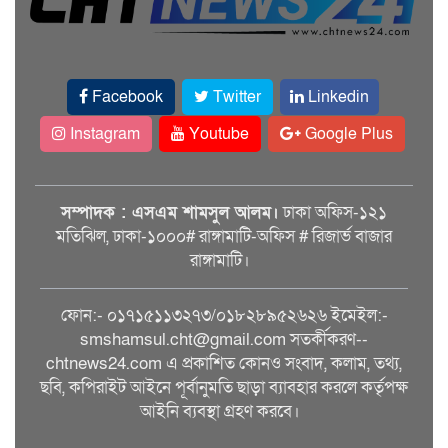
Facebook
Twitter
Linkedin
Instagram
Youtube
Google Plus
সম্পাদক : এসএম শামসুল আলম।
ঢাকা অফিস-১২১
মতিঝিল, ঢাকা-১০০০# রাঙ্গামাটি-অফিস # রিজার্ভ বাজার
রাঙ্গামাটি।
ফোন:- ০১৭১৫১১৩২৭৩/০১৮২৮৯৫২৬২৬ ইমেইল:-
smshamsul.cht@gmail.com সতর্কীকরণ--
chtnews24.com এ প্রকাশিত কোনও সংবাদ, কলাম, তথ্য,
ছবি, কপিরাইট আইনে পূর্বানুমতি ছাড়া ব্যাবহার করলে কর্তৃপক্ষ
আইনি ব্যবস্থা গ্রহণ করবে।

---

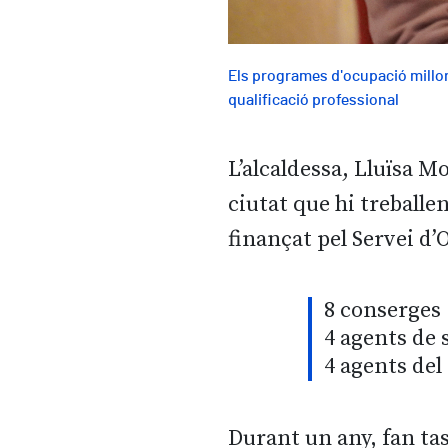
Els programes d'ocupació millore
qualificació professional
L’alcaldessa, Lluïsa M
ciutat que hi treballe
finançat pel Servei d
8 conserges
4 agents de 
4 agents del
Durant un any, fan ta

## Task item:
Your task is to transcribe, with no changes, only the lines of the listing above that lie between the line holding "L’alcaldessa, Lluïsa M" and the line holding "Durant un any, fan ta", inclusive.

## Result of this exercise:
L’alcaldessa, Lluïsa M
ciutat que hi treballe
finançat pel Servei d
8 conserges
4 agents de 
4 agents del
Durant un any, fan ta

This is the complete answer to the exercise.